Kira tried to coax more from me, but I ignored her questions, wanting to get closer and trying to see what it meant. “No, Child. Do not fight it. See what She wills. Let the visions come and go as guests She has sent. You cannot force them or they will fade.” The scratch of her quill upon the parchment told me she was recording what I saw. “Tell me more, Bas willing.”

Drifting back into the coalescing fog, I spun around, feeling thousands of faces longing to tell me their hidden stories. In one corner I saw my father carving a memorial stone and turned away, not wanting to see the name he etched. In another, I saw Carek taking off his shoe, and with it his foot. “The butcher is taking off his shoes repeatedly. One foot is coming with it, Kira,” I said, incredulous to the sight before me. It just was not possible. I turned around in the mists, waving it away with my arms, trying to see more. “He’s sitting along the shore in his winter garb; the snow dunes are as high as his shoulders.” I stood up on my rolling raft, trying to find Carek as he danced away.
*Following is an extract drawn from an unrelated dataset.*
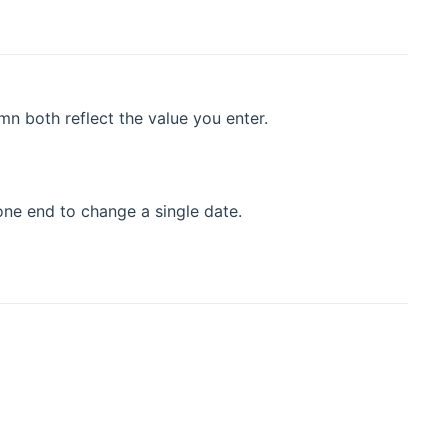
n both reflect the value you enter.
 one end to change a single date.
“That’s enough, Child.” A breeze tickled my senses, clearing the fog as Kira fanned it away with giant feathers from some far away land.

I mourned the loss of palpable magic. My chest ached with grief, tears burned my eyes, and my hands pulsed in an attempt to pull the smoke back to me.

Bas wasn’t finished with me yet.

The fog vanished, and with its loss came rushing waters that pulled me down even as they lifted me up and absorbed me. I gurgled in the banks, feeling sluggish, frigid water bubble below me, the sun warming my upper flows. Tree roots taller than the sky had clear spaces, and I was hungry for them. They fell to the power of my current, but I was so ravenous I continued to swallow them all, as if I hadn’t eaten since last spring. Small twigs fought against me, splashing and flailing before succumbing to my strength, air bubbles popping on my surface as they sank.

The vision faded and took my strength with it. “No! Come back!” I clawed at the receding waters, trying to become one with the rushing river again. Never before had I felt such raw power.

Kira was kneeling over me, her pale blue eyes kind as she stroked a cool cloth over my forehead.

“There’s . . . water . . . coming,” I panted out. “A flood. The river will breach its banks.” My human mind assimilated the images of the vision. “The lower quadrant—it will be gone.”

In a surprising act of kindness, Kira kissed my forehead and smoothed my sweat-plastered hair back. “Shush now, Child. We are merely the mediums through which She speaks, not the interpreters. When I take you to Sheelin, the Dream-teller will decipher your visions.” So, I had been chosen. “The Oneira won’t know what to do with you, though. You’re much too young. Twelve is as young as we’ve claimed before. You’re something special, Little Rose.”

 

*

 

I stumbled down the dark road alone, the small sack upon my shoulders mostly empty. There had been no time to refill my supplies. The calling, a magical summons, was too strong. In turning around just once, I had fallen to the ground. Burning glass cut my feet, venomous snakes attacked my legs, and it all refused to subside until I dragged my pain-riddled lower half towards Madani.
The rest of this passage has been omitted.